John S. (Jack) Gallagher, Jr., a railroad economist and consultant who in the 1950s was traffic and transportation editor of Railway Age, has died at the age of 94. Gallagher was part of a high visibility effort in the mid-20th Century to reinvent the passenger train. His friend, rail historian Geoffrey Doughty, recalls that at the age of 90 Gallagher was still working on high speed and lightweight train development. Death came on Dec. 31, 2009.
“In addition to his work for the World Ban and US AID in Asia,” recalls Doughty, “It was Jack Gallagher who developed passenger studies for the New York, New Haven & Hartford Railroad, and then was appointed to lead New York Central’s passenger research bureau by Robert R. Young. It was Gallagher who, along with his small department, undertook passenger studies that resulted in the passenger service plan bearing his name, and was manifested in NYC’s short-lived Travel Tailored Schedules of 1956-57 during Young’s crusade to revolutionize America's passenger service. Young’s ‘new trains’ were highly publicized during his brief leadership of NYC 1954-1958.

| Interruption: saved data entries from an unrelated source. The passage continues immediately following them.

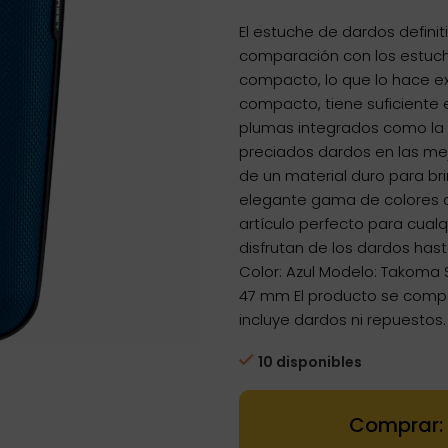
precio
preci
El estuche de dardos definit
original
actua
comparación con los estuch
era:
es:
compacto, lo que lo hace 
19,95€.
17,96€
compacto, tiene suficient
plumas integrados como la K
preciados dardos en las mej
de un material duro para br
elegante gama de colores qu
artículo perfecto para cual
disfrutan de los dardos has
Color: Azul Modelo: Takoma
47 mm El producto se compo
incluye dardos ni repuestos.
10 disponibles
Dartstore Fun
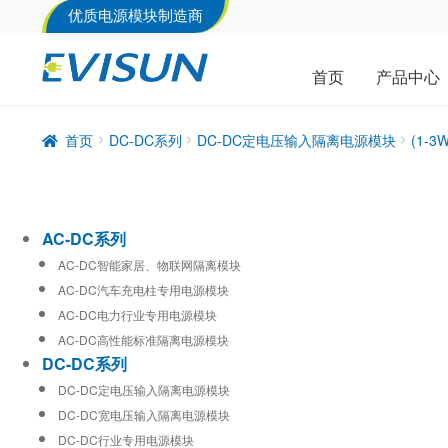
优质电源模块制造商
首页
产品中心
首页
DC-DC系列
DC-DC定电压输入隔离电源模块
(1-
AC-DC系列
AC-DC智能家居、物联网隔离模块
AC-DC汽车充电柱专用电源模块
AC-DC电力行业专用电源模块
AC-DC高性能标准隔离电源模块
DC-DC系列
DC-DC定电压输入隔离电源模块
DC-DC宽电压输入隔离电源模块
DC-DC行业专用电源模块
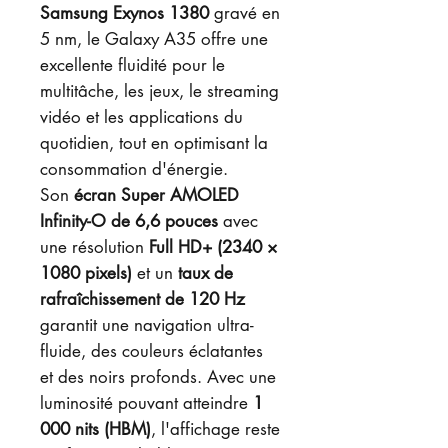
Samsung Exynos 1380
gravé en
5 nm, le Galaxy A35 offre une
excellente fluidité pour le
multitâche, les jeux, le streaming
vidéo et les applications du
quotidien, tout en optimisant la
consommation d'énergie.
Son
écran Super AMOLED
Infinity-O de 6,6 pouces
avec
une résolution
Full HD+ (2340 ×
1080 pixels)
et un
taux de
rafraîchissement de 120 Hz
garantit une navigation ultra-
fluide, des couleurs éclatantes
et des noirs profonds. Avec une
luminosité pouvant atteindre
1
000 nits (HBM)
, l'affichage reste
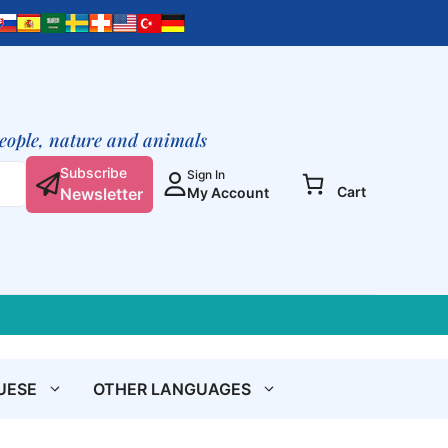
scuola
è
la
vita
quantity
people, nature and animals
Subscribe
Sign In
Cart
Newsletter
My Account
UESE
OTHER LANGUAGES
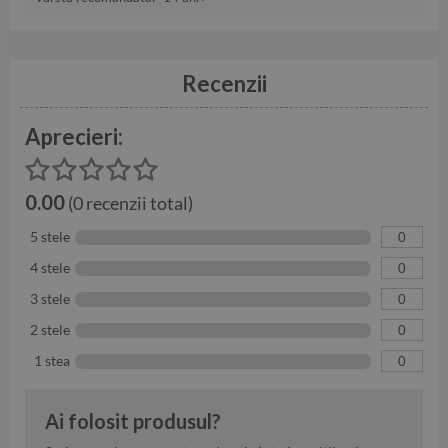
Recenzii
Aprecieri:
0.00
(0 recenzii total)
5 stele
0
4 stele
0
3 stele
0
2 stele
0
1 stea
0
Ai folosit produsul?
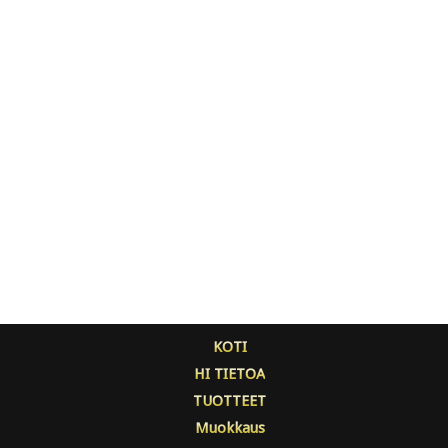
KOTI
HI TIETOA
TUOTTEET
Muokkaus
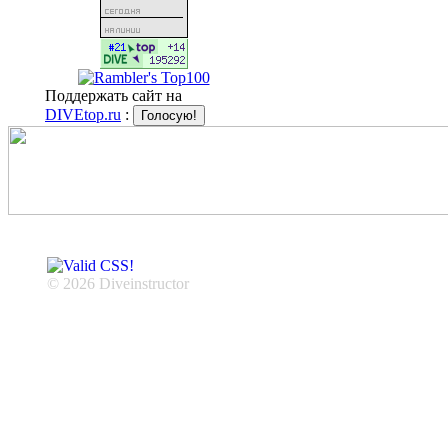
Поддержать сайт на
DIVEtop.ru
:
© 2026 Diveinstructor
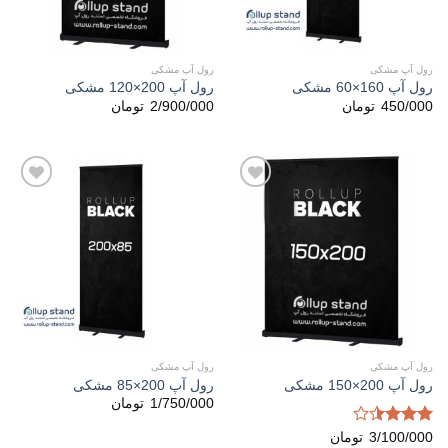
رول آپ مشکی
رول آپ مشکی
رول آپ 160×60 مشکی
رول آپ 200×120 مشکی
450/000
تومان
2/900/000
تومان
افزودن
افزودن
به
به
علاقه
علاقه
مندی
مندی
ها
ها
رول آپ مشکی
رول آپ مشکی
رول آپ 200×150 مشکی
رول آپ 200×85 مشکی
1/750/000
تومان
امتیاز
3/100/000
تومان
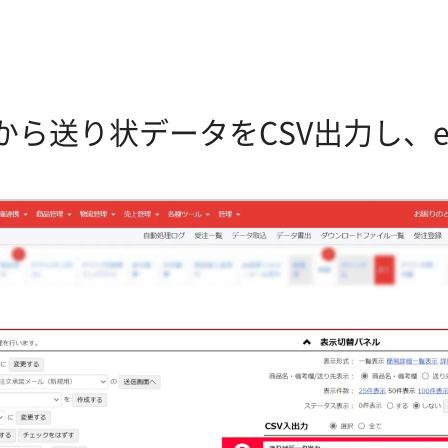
emから送り状データをCSV出力し、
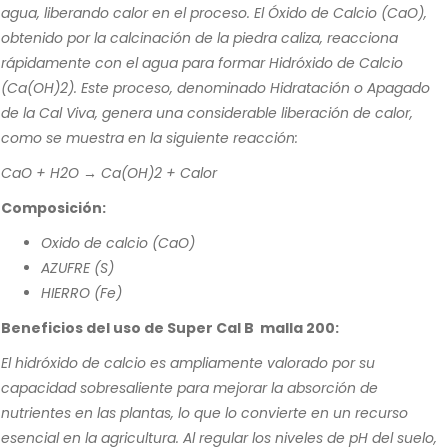
agua, liberando calor en el proceso. El Óxido de Calcio (CaO),
obtenido por la calcinación de la piedra caliza, reacciona
rápidamente con el agua para formar Hidróxido de Calcio
(Ca(OH)2). Este proceso, denominado Hidratación o Apagado
de la Cal Viva, genera una considerable liberación de calor,
como se muestra en la siguiente reacción:
CaO + H2O → Ca(OH)2 + Calor
Composición:
Oxido de calcio (CaO)
AZUFRE (S)
HIERRO (Fe)
Beneficios del uso de Super Cal B malla 200:
El hidróxido de calcio es ampliamente valorado por su
capacidad sobresaliente para mejorar la absorción de
nutrientes en las plantas, lo que lo convierte en un recurso
esencial en la agricultura. Al regular los niveles de pH del suelo,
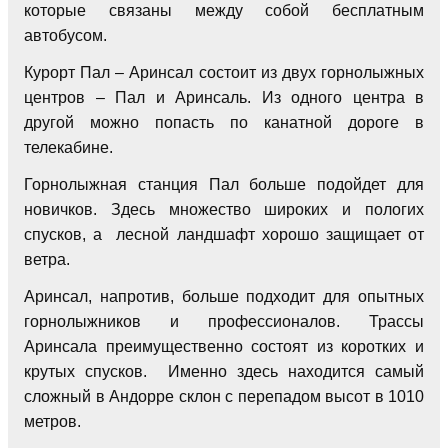
которые связаны между собой бесплатным
автобусом.
Курорт Пал – Аринсал состоит из двух горнолыжных
центров – Пал и Аринсаль. Из одного центра в
другой можно попасть по канатной дороге в
телекабине.
Горнолыжная станция Пал больше подойдет для
новичков. Здесь множество широких и пологих
спусков, а лесной ландшафт хорошо защищает от
ветра.
Аринсал, напротив, больше подходит для опытных
горнолыжников и профессионалов. Трассы
Аринсала преимущественно состоят из коротких и
крутых спусков. Именно здесь находится самый
сложный в Андорре склон с перепадом высот в 1010
метров.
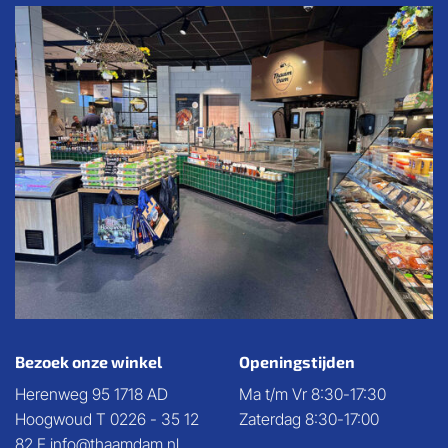
Barbecue
Concept!
Bezoek onze winkel
Openingstijden
Herenweg 95 1718 AD
Ma t/m Vr 8:30-17:30
Hoogwoud T 0226 - 35 12
Zaterdag 8:30-17:00
82 E info@thaamdam.nl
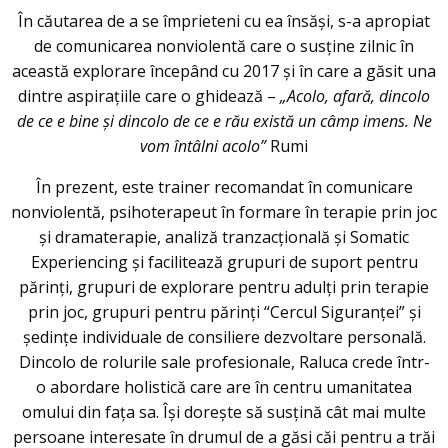
În căutarea de a se împrieteni cu ea însăși, s-a apropiat
de comunicarea nonviolentă care o susține zilnic în
această explorare începând cu 2017 și în care a găsit una
dintre aspirațiile care o ghidează –
„Acolo, afară, dincolo
de ce e bine și dincolo de ce e rău există un câmp imens. Ne
vom întâlni acolo”
Rumi
În prezent, este trainer recomandat în comunicare
nonviolentă, psihoterapeut în formare în terapie prin joc
și dramaterapie, analiză tranzacțională și Somatic
Experiencing și facilitează grupuri de suport pentru
părinți, grupuri de explorare pentru adulți prin terapie
prin joc, grupuri pentru părinți “Cercul Siguranței” și
ședințe individuale de consiliere dezvoltare personală.
Dincolo de rolurile sale profesionale, Raluca crede într-
o abordare holistică care are în centru umanitatea
omului din fața sa. Își dorește să susțină cât mai multe
persoane interesate în drumul de a găsi căi pentru a trăi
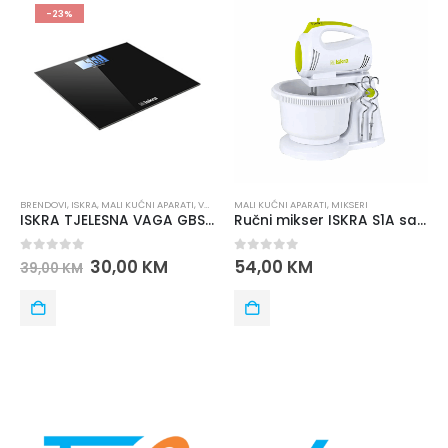
-23%
BRENDOVI
,
ISKRA
,
MALI KUĆNI APARATI
,
VAGE
,
VAGE TJELESNE
MALI KUĆNI APARATI
,
MIKSERI
ISKRA TJELESNA VAGA GBS1501-BL
Ručni mikser ISKRA S1A sa posudom
0
out of 5
0
out of 5
30,00
KM
54,00
KM
39,00
KM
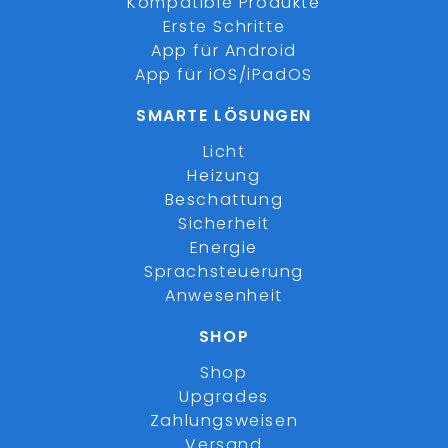
Kompatible Produkte
Erste Schritte
App für Android
App für iOS/iPadOS
SMARTE LÖSUNGEN
Licht
Heizung
Beschattung
Sicherheit
Energie
Sprachsteuerung
Anwesenheit
SHOP
Shop
Upgrades
Zahlungsweisen
Versand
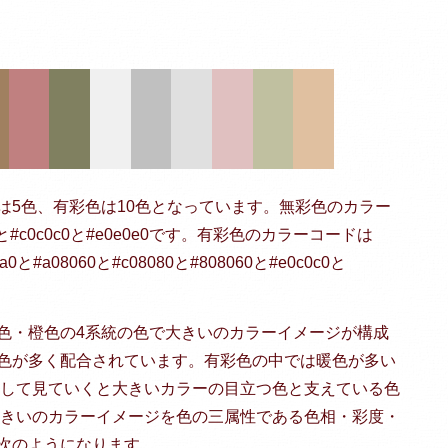
は5色、有彩色は10色となっています。無彩色のカラー
0f0と#c0c0c0と#e0e0e0です。有彩色のカラーコードは
0a0と#a08060と#c08080と#808060と#e0c0c0と
色・橙色の4系統の色で大きいのカラーイメージが構成
色が多く配合されています。有彩色の中では暖色が多い
にして見ていくと大きいカラーの目立つ色と支えている色
大きいのカラーイメージを色の三属性である色相・彩度・
次のようになります。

“Although the passenger research bureau was disbanded following the death of Young in January 1958, the bureau's findings were late rimplemented by President Al Perlman in his drive to eliminate passenger losses and then passenger service altogether. NYC's (and later Amtrak’s ‘Empire Service’) was based on Gallagher’s findings. Indeed, he was one of the corporation’s early advisors and the overall results of his studies have served as an economic cornerstone of fundamental passenger service operations.
“He eagerly and generously helped a platoon of usyounger passenger transportation advocates (and historians) understand the past while looking to the future of passenger rail transport,” Doughty says.